At the commencement of this year around six months ago, I was travelling back to Hyderabad from Calcutta. As always with that route of travel, I was a little depressed to leave home and loved ones again toward a city I didn’t like. Thankfully the feeling didn’t last long because it were the ultimate time I would be travelling on that route. We were scheduled to move from Hyderabad to Pune in a few days upon our return from Calcutta, and that at least brought a streak of joy inside me. Normally when I travel by Indian Railways, I pray silently for a lower berth after booking the ticket. The God of Railways doesn’t like me much though.
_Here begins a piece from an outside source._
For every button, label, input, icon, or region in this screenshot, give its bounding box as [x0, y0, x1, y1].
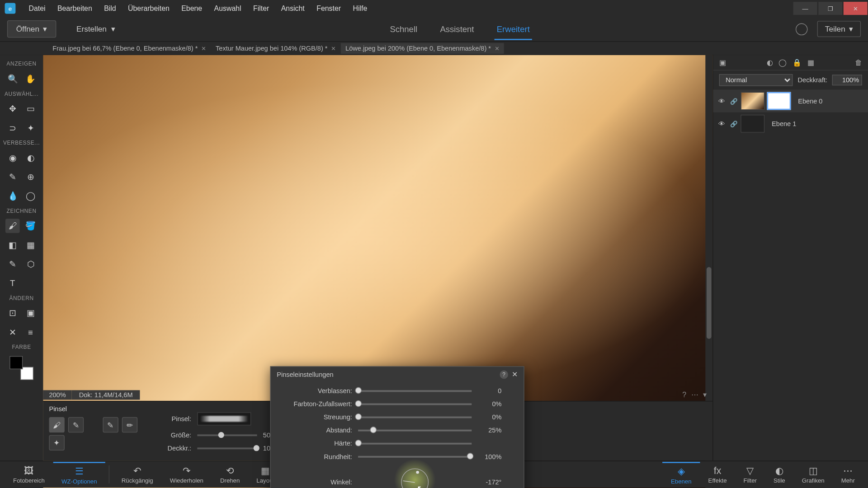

It has been a middle or upper berth for me each time I have travelled in the last three years. This last time turned out to be different, as the Gods were moved by my sufferings and I was granted a lower berth. A happy me arrived at the station for boarding and checked the passenger list, just in case. To my disappointment, the co-passengers in my coupe were three elderly people, an octogenarian gentleman, a septuagenarian lady and another gentleman just shy of being a senior citizen.
I was a little upset, yes. At the same time I and my husband prepared ourselves to offer the comfort to them. Being in my thirties, I am still capable of keeping my claustrophobia (of middle berth) in control than forcing the elderly into discomfort. We enjoyed the limited sprawl of lower berths for about two hours until the train reached Jamshedpur and our senior co-passengers boarded the coupe. I was half expecting a frail couple considering their ages on the chart, but was greeted with amazing smiles from two surprisingly agile people. The gentleman was the quintessential Bengali silver-haired grandpa with a permanent smile in his eyes, and the lady resembled my mother more than grandma. We promptly offered them both the lower berths that we had, as they panted for breath after running a long way to board the correct coupe. Their companion for the journey was a distant relative who was evidently very fond of them. It didn’t take much time to strike a conversation in Bengali, and then there was no dam to hold the free-flowing adda.